“To draw you must close your eyes and sing.”
—Pablo Picasso
Inspired by the legendary beings of Roman mythology, Faunes et chèvre is a testament to Picasso’s extensive research into the themes of classical art, which began in 1917 when he travelled to Italy with his friend, the poet Jean Cocteau. Executed in 1959, the present lot depicts two dancing fauns – mythological creatures that are part-human and part-goat – playing a tune with their musical instruments. Named after Faunus, the Greek god of forests and shepherds, fauns were deemed to be skilled instrumentalists who enjoyed dancing and playing the flute. In this sense, the present lot is emblematic of Picasso’s interest in both antiquity and dance, which continued to be a subject he returned to throughout his oeuvre. In the 1890s, Picasso depicted the Parisian Cancan dancers of his early bohemian days and, from 1917-25, he designed sets and costumes for Serge Diaghilev’s Ballets Russes. Additionally, in August 1944, during the euphoria of the Liberation in France, Picasso recreated Nicolas Poussin’s The Triumph of Pan (1636) in his Cubist style. The present lot bares resemblance to Poussin’s monumental painting A Dance to the Music of Time (1634-36); both works depict an Elysian landscape with dramatic clouds, under which a group of mythological creatures joyfully dance to a melody played by the musician in the lower right-hand corner.
Characterised by bold colours and defined outlines, Faunes et chèvre is an outstanding example of Picasso’s involvement with the linocut process and it attests to the artist’s unique mastery and manipulation of this graphic printmaking method. He was fascinated by the immediacy of the process – the ability to carve a sheet of linoleum and have a print soon after. Ever the innovator, Picasso invented a new ‘reduction’ technique. Instead of carving a block of linoleum for each colour of a design, the artist used one block for the total image, progressively cutting and reducing the same piece of linoleum for each colour he desired to print. He started with the lightest colours and finished with the darkest, imbuing each print with depth, texture, and fluidity. Representative of the artist’s remarkable technical innovation with linocut, Faunes et chèvre epitomises Picasso's mature artistic experimentation as well as his continuous investigations of dance, classical art and mythology.
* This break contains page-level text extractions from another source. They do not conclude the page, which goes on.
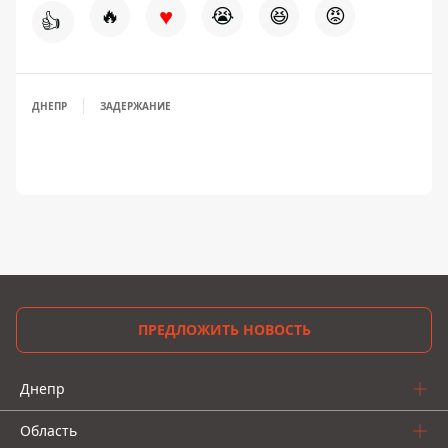
♥
🔥
😭
😆
😡
👍
ДНЕПР
ЗАДЕРЖАНИЕ
ПРЕДЛОЖИТЬ НОВОСТЬ
Днепр
Область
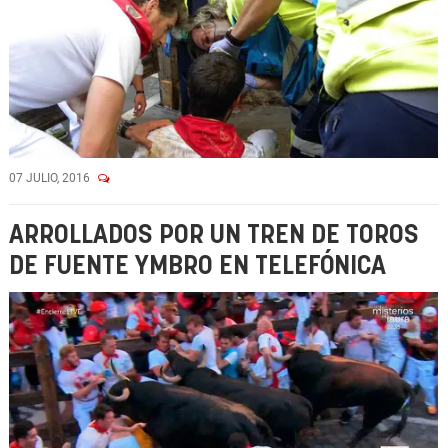
07 JULIO, 2016
ARROLLADOS POR UN TREN DE TOROS
DE FUENTE YMBRO EN TELEFÓNICA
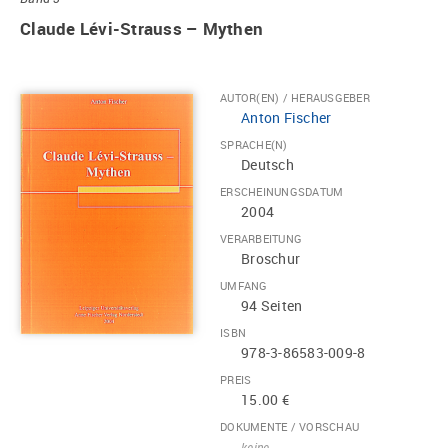
Claude Lévi-Strauss – Mythen
AUTOR(EN) / HERAUSGEBER
Anton Fischer
SPRACHE(N)
Deutsch
ERSCHEINUNGSDATUM
2004
VERARBEITUNG
Broschur
UMFANG
94 Seiten
ISBN
978-3-86583-009-8
PREIS
15.00 €
DOKUMENTE / VORSCHAU
keine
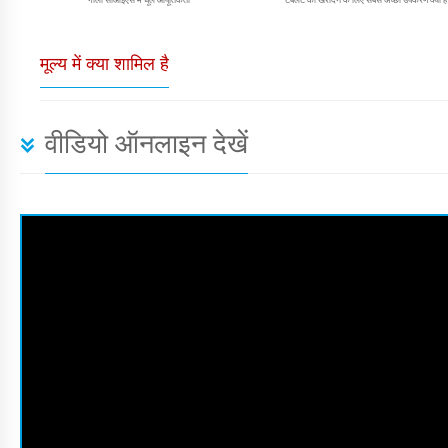
मूल्य में क्या शामिल है
वीडियो ऑनलाइन देखें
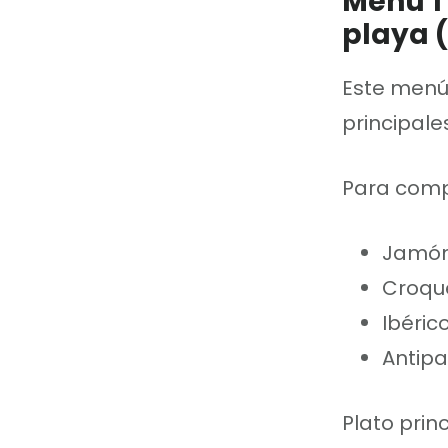
Menú 1
playa 
Este menú
principales
Para compa
Jamón
Croqu
Ibéric
Antipa
Plato princ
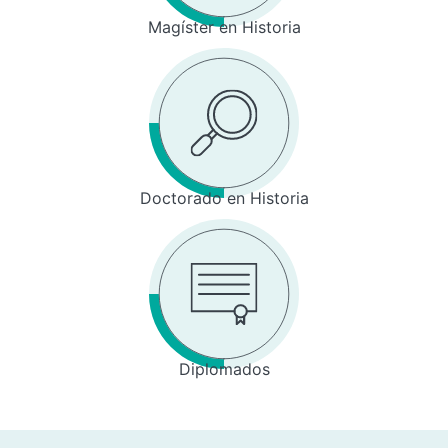
Magíster en Historia
Doctorado en Historia
Diplomados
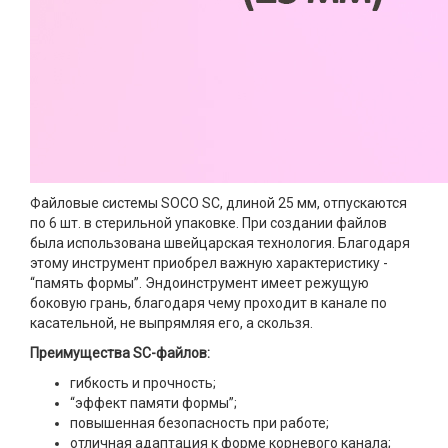
Файловые системы SOCO SC, длиной 25 мм, отпускаются
по 6 шт. в стерильной упаковке. При создании файлов
была использована швейцарская технология. Благодаря
этому инструмент приобрел важную характеристику -
“память формы”. Эндоинструмент имеет режущую
боковую грань, благодаря чему проходит в канале по
касательной, не выпрямляя его, а скользя.
Преимущества SC-файлов:
гибкость и прочность;
“эффект памяти формы”;
повышенная безопасность при работе;
отличная адаптация к форме корневого канала;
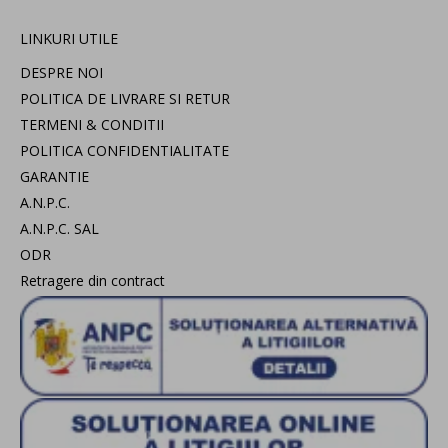
LINKURI UTILE
DESPRE NOI
POLITICA DE LIVRARE SI RETUR
TERMENI & CONDITII
POLITICA CONFIDENTIALITATE
GARANTIE
A.N.P.C.
A.N.P.C. SAL
ODR
Retragere din contract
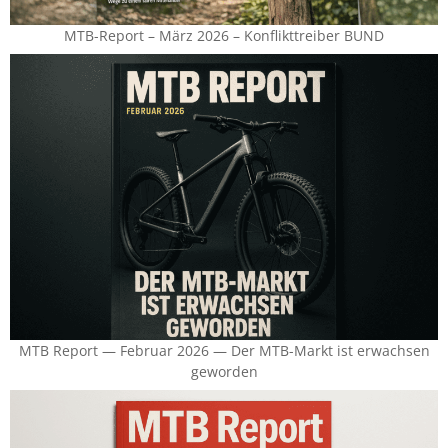
MTB-Report – März 2026 – Konflikttreiber BUND
MTB Report — Februar 2026 — Der MTB-Markt ist erwachsen
geworden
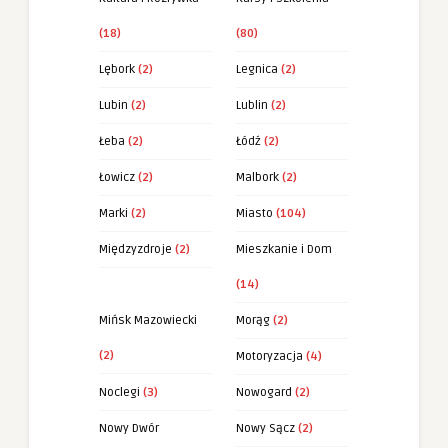
(18)
(80)
Lębork
(2)
Legnica
(2)
Lubin
(2)
Lublin
(2)
Łeba
(2)
Łódź
(2)
Łowicz
(2)
Malbork
(2)
Marki
(2)
Miasto
(104)
Międzyzdroje
(2)
Mieszkanie i Dom
(14)
Mińsk Mazowiecki
Morąg
(2)
(2)
Motoryzacja
(4)
Noclegi
(3)
Nowogard
(2)
Nowy Dwór
Nowy Sącz
(2)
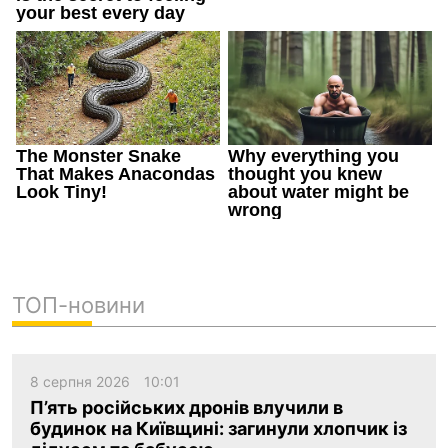
ТОП-новини
8 серпня 2026
10:01
П’ять російських дронів влучили в
будинок на Київщині: загинули хлопчик із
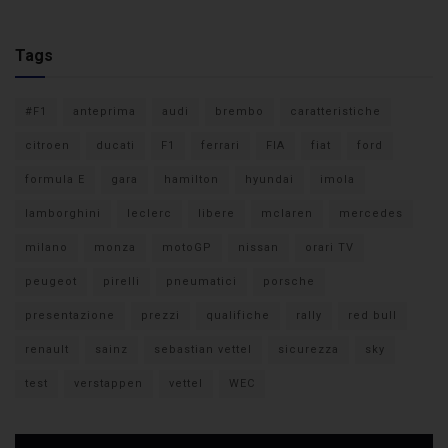
Tags
#F1
anteprima
audi
brembo
caratteristiche
citroen
ducati
F1
ferrari
FIA
fiat
ford
formula E
gara
hamilton
hyundai
imola
lamborghini
leclerc
libere
mclaren
mercedes
milano
monza
motoGP
nissan
orari TV
peugeot
pirelli
pneumatici
porsche
presentazione
prezzi
qualifiche
rally
red bull
renault
sainz
sebastian vettel
sicurezza
sky
test
verstappen
vettel
WEC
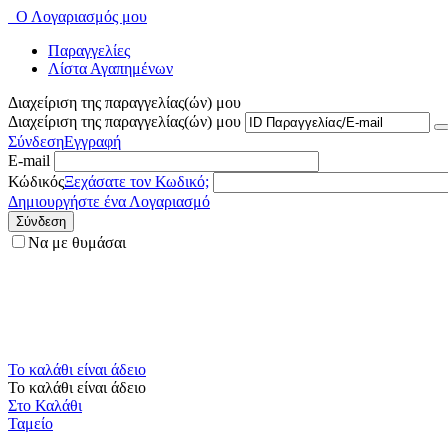
Ο Λογαριασμός μου
Παραγγελίες
Λίστα Αγαπημένων
Διαχείριση της παραγγελίας(ών) μου
Διαχείριση της παραγγελίας(ών) μου
Σύνδεση
Εγγραφή
E-mail
Κώδικός
Ξεχάσατε τον Κωδικό;
Δημιουργήστε ένα Λογαριασμό
Σύνδεση
Να με θυμάσαι
Το καλάθι είναι άδειο
Το καλάθι είναι άδειο
Στο Καλάθι
Ταμείο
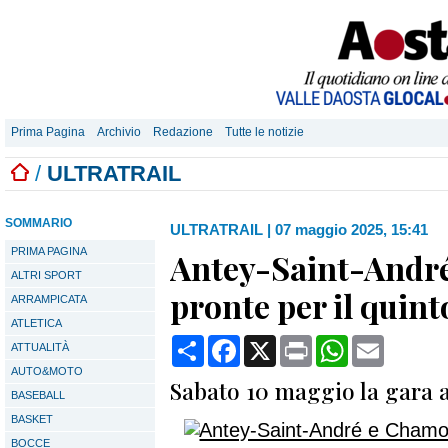
Prima Pagina
Archivio
Redazione
Tutte le notizie
/
ULTRATRAIL
SOMMARIO
ULTRATRAIL
|
07 maggio 2025, 15:41
PRIMA PAGINA
Antey-Saint-Andr
ALTRI SPORT
pronte per il quint
ARRAMPICATA
ATLETICA
Condividi
Facebook
X
Print
WhatsApp
Email
ATTUALITÀ
AUTO&MOTO
Sabato 10 maggio la gara a 
BASEBALL
BASKET
BOCCE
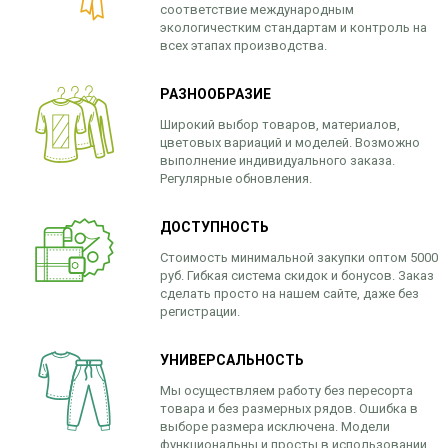
соответствие международным
экологичестким стандартам и контроль на
всех этапах производства.
РАЗНООБРАЗИЕ
Широкий выбор товаров, материалов,
цветовых вариаций и моделей. Возможно
выполнение индивидуального заказа.
Регулярные обновления.
ДОСТУПНОСТЬ
Стоимость минимальной закупки оптом 5000
руб. Гибкая система скидок и бонусов. Заказ
сделать просто на нашем сайте, даже без
регистрации.
УНИВЕРСАЛЬНОСТЬ
Мы осуществляем работу без пересорта
товара и без размерных рядов. Ошибка в
выборе размера исключена. Модели
функциональны и просты в использовании.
One of the most dominant and influential artists of the 20th century, Pablo Picasso was a master of endless reinvention. While significantly contributing to the movements of Surrealism, Neoclassicism and Expressionism, he is best known for pioneering the groundbreaking movement of Cubism alongside fellow artist Georges Braque in the 1910s. In his practice, he drew on African and Iberian visual culture as well as the developments in the fast-changing world around him.
Throughout his long and prolific career, the Spanish-born artist consistently pushed the boundaries of art to new extremes. Picasso's oeuvre is famously characterized by a radical diversity of styles, ranging from his early forays in Cubism to his Classical Period and his later more gestural expressionist work, and a diverse array of media including printmaking, drawing, ceramics and sculpture as well as theater sets and costumes designs.
Faunes et chèvre (Fauns and Goat) (Bl. 934, Ba. 1263)
1959 Linocut in colours, on Arches paper, with full margins. I. 52.7 x 63.5 cm (20 3/4 x 25 in.) S. 62.0 x 74.3 cm (24 3/8 x 29 1/4 in.) Signed and numbered 43/50 in pencil (there were also approximately 20 artist's proofs), published by Galerie Louise Leiris, Paris, 1960, framed.